Monday, January 14, 2008

Cyborgs out of the Olympics!

Cyborg Oscar Pistorius isn't going to the Olympics. The IAAF ruled that his carbon fiber feet constitute unfair advantage. This is actually what I expected, tho' I admit that I didn't think the ruling would be so soon. Even if Pistorius' legs do not constitute an unfair advantage (and I, personally, don't think that they do because the technology is currently pretty crude) if he was allowed in one of the things that would happen is additional research into such technologies. Indeed, para-athletics are used for precisely such research, and to showcase it, but right now it's relegated into the ghetto of "special Olympics" or whatever. And moving this sort of thing into "normal" athletics will - and already has - given it a higher profile and probably helped the company that makes the prostheses more money.

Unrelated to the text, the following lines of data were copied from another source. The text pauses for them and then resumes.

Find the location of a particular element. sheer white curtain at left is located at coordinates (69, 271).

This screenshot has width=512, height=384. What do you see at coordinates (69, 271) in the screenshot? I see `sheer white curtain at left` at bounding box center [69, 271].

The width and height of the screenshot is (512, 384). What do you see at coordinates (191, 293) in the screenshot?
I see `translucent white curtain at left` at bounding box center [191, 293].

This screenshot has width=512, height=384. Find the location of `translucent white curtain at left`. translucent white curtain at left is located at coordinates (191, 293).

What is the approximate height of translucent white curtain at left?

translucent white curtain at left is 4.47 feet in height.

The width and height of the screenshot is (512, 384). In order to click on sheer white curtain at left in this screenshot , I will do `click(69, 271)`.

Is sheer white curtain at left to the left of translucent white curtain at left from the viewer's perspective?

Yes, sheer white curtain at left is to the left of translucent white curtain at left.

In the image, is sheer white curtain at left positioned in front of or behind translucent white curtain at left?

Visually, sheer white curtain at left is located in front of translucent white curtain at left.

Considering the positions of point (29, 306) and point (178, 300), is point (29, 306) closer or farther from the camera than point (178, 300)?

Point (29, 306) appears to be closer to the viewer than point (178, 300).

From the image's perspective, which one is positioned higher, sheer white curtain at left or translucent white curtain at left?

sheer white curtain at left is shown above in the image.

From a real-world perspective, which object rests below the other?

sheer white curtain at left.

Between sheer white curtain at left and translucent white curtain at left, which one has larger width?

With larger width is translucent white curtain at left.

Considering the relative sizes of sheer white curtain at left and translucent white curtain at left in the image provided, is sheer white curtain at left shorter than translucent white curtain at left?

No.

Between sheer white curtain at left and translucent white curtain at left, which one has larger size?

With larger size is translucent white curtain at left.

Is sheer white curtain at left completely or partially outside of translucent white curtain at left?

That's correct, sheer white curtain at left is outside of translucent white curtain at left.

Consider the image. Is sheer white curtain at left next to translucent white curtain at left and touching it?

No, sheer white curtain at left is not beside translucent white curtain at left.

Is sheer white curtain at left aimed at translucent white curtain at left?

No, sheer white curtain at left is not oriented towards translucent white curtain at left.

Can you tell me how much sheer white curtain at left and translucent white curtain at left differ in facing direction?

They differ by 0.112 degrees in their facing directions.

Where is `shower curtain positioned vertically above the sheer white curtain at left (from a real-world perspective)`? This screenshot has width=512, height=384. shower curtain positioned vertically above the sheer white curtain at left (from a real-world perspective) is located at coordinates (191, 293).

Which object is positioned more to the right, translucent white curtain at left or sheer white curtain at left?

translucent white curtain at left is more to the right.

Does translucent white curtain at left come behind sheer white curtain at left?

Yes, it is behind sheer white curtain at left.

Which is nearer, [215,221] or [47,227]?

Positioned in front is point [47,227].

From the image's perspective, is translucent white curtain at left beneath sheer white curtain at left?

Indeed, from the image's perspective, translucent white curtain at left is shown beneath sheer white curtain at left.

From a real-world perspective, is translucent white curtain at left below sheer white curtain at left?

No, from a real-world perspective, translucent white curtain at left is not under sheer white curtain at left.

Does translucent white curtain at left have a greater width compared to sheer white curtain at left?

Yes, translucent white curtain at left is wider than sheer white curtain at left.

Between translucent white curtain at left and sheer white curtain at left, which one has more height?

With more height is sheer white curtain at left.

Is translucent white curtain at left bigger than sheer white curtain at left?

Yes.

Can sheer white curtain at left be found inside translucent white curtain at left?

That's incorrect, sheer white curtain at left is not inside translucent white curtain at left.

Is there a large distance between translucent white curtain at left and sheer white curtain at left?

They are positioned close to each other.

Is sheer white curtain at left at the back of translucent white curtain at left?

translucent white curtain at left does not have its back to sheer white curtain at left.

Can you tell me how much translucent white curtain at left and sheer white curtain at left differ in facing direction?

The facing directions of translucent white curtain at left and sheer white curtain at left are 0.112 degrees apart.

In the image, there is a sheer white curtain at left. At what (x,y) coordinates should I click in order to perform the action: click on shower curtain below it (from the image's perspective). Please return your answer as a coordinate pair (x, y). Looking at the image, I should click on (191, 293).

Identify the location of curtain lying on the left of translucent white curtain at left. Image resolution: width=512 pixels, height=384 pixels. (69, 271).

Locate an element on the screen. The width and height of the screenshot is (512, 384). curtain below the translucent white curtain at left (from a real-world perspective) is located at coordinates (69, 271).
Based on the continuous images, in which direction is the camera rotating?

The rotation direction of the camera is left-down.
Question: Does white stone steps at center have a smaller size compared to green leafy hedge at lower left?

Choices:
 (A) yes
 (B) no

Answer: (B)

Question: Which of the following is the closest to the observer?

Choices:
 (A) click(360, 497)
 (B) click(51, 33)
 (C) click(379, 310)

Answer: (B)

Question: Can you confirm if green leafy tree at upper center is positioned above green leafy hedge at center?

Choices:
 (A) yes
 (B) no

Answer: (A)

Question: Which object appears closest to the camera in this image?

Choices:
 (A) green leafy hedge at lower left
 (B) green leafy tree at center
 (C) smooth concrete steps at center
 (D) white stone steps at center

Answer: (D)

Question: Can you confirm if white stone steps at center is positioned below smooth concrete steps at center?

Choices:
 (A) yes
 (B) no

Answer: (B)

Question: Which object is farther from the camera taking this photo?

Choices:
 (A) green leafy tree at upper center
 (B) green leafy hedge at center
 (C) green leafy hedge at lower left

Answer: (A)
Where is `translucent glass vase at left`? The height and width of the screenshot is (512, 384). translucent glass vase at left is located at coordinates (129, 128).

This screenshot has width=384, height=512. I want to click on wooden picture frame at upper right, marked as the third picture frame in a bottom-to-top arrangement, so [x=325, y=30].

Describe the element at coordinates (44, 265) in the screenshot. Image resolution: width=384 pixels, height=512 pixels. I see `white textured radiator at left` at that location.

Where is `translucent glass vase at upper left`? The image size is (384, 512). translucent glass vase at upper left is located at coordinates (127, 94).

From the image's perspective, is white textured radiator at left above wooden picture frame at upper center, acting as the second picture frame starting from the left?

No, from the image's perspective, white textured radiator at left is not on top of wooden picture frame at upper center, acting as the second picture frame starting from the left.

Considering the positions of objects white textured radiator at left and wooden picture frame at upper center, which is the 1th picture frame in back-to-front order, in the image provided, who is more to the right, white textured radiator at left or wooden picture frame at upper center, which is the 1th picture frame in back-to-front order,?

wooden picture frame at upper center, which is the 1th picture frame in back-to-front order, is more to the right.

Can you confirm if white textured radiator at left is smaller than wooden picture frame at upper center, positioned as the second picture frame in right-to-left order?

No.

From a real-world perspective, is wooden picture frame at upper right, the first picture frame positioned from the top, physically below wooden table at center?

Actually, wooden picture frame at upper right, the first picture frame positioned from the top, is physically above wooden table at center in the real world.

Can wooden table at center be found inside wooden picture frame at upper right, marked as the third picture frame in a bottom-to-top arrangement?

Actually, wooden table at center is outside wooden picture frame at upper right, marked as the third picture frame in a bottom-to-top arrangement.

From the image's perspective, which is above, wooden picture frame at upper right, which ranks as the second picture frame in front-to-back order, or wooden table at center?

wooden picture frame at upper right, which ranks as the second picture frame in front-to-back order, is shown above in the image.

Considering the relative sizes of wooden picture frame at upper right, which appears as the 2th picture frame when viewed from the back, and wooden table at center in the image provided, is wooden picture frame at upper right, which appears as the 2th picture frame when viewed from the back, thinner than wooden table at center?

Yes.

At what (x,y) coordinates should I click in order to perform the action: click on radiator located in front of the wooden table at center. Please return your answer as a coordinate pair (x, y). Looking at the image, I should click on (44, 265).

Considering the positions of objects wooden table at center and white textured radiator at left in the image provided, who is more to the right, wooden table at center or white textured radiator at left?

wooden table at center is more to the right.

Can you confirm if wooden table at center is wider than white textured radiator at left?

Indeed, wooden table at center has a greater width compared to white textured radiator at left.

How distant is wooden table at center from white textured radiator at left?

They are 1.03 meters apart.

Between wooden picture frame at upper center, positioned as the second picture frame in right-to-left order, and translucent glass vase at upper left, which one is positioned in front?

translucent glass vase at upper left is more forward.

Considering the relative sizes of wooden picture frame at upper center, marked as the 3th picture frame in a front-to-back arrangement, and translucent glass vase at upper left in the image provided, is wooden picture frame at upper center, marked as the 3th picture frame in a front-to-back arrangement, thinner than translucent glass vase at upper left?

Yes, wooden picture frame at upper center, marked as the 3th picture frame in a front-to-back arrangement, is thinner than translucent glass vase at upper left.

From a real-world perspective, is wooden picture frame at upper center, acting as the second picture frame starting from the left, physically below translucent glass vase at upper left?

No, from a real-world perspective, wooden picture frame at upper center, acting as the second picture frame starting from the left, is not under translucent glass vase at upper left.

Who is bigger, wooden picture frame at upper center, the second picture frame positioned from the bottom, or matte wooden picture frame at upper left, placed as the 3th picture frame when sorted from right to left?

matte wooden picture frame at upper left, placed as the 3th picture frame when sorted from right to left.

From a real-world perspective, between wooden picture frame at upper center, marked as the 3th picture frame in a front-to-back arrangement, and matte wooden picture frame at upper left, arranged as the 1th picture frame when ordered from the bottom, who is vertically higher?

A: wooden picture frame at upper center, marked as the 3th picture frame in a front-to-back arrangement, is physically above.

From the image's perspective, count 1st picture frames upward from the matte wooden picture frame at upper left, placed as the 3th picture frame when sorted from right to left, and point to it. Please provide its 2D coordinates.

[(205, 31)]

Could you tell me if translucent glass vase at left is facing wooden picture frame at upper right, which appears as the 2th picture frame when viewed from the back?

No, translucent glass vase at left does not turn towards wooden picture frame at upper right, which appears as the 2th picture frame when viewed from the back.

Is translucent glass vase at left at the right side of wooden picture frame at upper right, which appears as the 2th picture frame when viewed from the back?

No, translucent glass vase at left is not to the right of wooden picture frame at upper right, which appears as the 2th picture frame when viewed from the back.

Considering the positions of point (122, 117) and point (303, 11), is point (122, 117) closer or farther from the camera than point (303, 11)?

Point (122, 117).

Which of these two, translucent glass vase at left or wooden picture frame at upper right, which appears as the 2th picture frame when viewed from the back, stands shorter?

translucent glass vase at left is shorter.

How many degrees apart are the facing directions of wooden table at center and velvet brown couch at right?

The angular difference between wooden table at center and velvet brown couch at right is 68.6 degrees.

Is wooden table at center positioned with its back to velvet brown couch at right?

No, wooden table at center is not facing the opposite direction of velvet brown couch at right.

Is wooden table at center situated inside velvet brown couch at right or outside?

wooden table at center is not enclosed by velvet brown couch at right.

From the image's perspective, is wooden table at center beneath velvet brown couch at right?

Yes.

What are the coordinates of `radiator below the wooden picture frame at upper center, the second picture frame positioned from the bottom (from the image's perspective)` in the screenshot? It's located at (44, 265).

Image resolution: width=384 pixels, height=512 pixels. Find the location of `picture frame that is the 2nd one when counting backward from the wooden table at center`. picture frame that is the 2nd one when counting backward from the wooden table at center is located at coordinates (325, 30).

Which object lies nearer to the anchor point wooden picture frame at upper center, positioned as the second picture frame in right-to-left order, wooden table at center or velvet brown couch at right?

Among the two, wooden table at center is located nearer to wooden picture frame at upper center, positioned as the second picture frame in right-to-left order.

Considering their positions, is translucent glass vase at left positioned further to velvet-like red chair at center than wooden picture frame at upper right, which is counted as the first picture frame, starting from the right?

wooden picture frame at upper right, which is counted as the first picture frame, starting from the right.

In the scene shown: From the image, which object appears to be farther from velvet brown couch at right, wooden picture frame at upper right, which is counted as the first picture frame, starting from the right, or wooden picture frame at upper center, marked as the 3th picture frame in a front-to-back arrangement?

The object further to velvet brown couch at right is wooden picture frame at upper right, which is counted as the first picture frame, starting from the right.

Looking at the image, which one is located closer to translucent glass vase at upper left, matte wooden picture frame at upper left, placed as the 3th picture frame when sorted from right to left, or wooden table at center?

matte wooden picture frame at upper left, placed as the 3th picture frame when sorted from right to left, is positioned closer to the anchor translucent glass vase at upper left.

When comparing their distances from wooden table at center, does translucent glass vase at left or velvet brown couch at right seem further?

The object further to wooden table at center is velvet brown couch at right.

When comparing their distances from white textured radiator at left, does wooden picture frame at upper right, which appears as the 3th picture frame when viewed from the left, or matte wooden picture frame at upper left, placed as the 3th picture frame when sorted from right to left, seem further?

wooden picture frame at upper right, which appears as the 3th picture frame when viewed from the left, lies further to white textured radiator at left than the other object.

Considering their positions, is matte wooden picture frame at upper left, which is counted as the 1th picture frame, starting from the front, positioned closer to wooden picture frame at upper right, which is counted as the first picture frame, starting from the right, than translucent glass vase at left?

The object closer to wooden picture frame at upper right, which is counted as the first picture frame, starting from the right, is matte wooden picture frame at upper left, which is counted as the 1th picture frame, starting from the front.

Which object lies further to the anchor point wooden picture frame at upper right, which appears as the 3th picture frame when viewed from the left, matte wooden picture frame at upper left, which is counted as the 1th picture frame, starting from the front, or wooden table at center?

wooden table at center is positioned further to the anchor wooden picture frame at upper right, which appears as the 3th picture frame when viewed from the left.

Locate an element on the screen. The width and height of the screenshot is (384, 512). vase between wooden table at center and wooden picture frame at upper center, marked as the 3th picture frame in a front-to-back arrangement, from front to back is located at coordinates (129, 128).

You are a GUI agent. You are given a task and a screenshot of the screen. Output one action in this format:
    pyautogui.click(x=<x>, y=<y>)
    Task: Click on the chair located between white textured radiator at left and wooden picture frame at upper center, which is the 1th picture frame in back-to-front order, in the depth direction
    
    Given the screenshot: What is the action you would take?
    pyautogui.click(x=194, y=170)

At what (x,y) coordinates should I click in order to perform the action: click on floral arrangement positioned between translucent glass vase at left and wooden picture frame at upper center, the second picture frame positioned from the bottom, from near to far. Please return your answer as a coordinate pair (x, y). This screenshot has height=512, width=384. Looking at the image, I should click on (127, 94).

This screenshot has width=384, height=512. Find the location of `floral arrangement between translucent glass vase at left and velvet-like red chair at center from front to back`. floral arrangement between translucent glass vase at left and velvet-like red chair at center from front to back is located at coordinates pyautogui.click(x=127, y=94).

I mean, I regard this all as hypocrisy. The distinction between elaborate high-tech training programs in advanced countries routinely give their athletes a technology based advantage over athletes from poor countries. But this sort of thing challenges the macho body image of traditional athletics in a way that personal nutritionists and computerized performance evaluations do not. But the ruling, itself, I do not find surprising as an attempt to preserve the traditional image of athletics.

Still, the genie is out of the bottle. We are entering the initial days of the cyberpunk world. I wouldn't be too surprised if in the next couple of decades some people start to intentionally replace at least some body parts with mechanical parts that enhance performance.